Because this superstitious dread of the uncanny is so different from fear of getting beat up, it's plausible for Superboy to confess to such a feeling about another superpowered character. Because the uncanny is so occult, and so often discernible only through such feelings, Superboy's (presumably accurate, honest, and reliable) confession goes a long way toward establishing that character as uncanny.

It goes a long way toward making us, the readers, feel that way, too. The power of fearful reaction shots in horror movies and comics is that fear can be contagious. Sometimes, seeing someone else's expression of fear can make us afraid, as well. Sometimes, this can be dominoed, by which I mean, one character's expression of fear can be reinforced by other characters responding to that with their own expressions of fear. At the bottom of the page from which the panels above are taken, Superboy and Shadow Lass notice that Computo, a very powerful villain who'd previously been captured and secured in a kind of suspended animation, reacts to the presence of the Servant with unusual brain activity:

So Computo's fearful reaction of having a nightmare only scares Superboy and Shadow Lass all the more!
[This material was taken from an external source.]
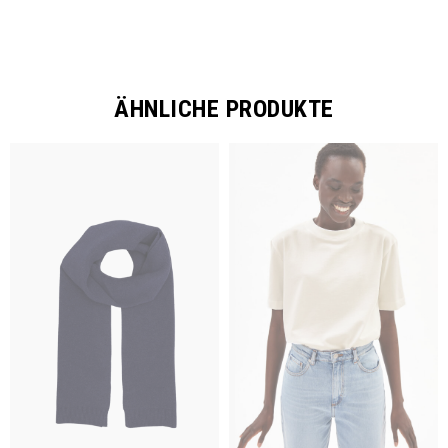
ÄHNLICHE PRODUKTE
Similarly, at one point, Dream Girl has a precognitive vision that's clearly frightening to her. Star Boy, in turn, responds with alarm to her fear, driving it home for us:

There's some variation in the expressions of fear sprinkled throughout GDS. Mon El, one of the most established and most powerful Legionnaires (in a league with Superboy), matter-of-factly admits to being scared:

Invisible Kid, a newer and less powerful member, is shown quaking and gibbering on his knees, almost in a fetal position--with a white streak through his hair:

This reaction, though pretty drastic, doesn't completely undermine Invisible Kid's heroism. He recovers, and acquits himself admirably for the rest of the event. A spear-carrier prison guard, however, needn't have his heroism preserved, and can be shown in a full-on supine screaming panic:

Mordru, like Computo, is an extraordinarily powerful Legion villain, scary in his own right, so showing him all-but-infantilized by fear carries a lot of weight:

Especially noteworthy are Brainiac's somber words just before the Big Reveal:

And that right there is where most of the sense of horror comes from in the Great Darkness Saga. If this seems too simple or crude, most of the horror in Blair Witch Project has essentially the same basis--those piles of rocks and bundles of twigs wouldn't be scary if the characters didn't react to them as such.

Coming back to Blackest Night, I complained about Flash and Hal Jordan's non-horrified reactions to Black Lantern Martian Manhunter in Green Lantern #44 (and no, jadedness is no excuse), but the event is young, and this, from BN: Superman #1 looks like a promising step in the right direction:

Yeah, that's more like it.

And that wraps up my series comparing Blackest Night with the Great Darkness Saga. I hope you've enjoyed it! Tomorrow I hope to review BN: Batman #2, Green Lantern Corps #40, and a few other issues I haven't gotten to yet. Stay tuned, and stay groovy!

1 comments:

Gene Phillips said...

Excellent finisher, Curt. And I've seen other times when Geoff Johns didn't bother showing emotions of awe or sublime fear that would've been appropriate to the situation.

I recall a JSA story in which a character goes back to ancient Egypt. To return to modern times, he has to go to sleep in a mummy casket and "wake up" in the current era. But it was all handled about as movingly as catching a bus.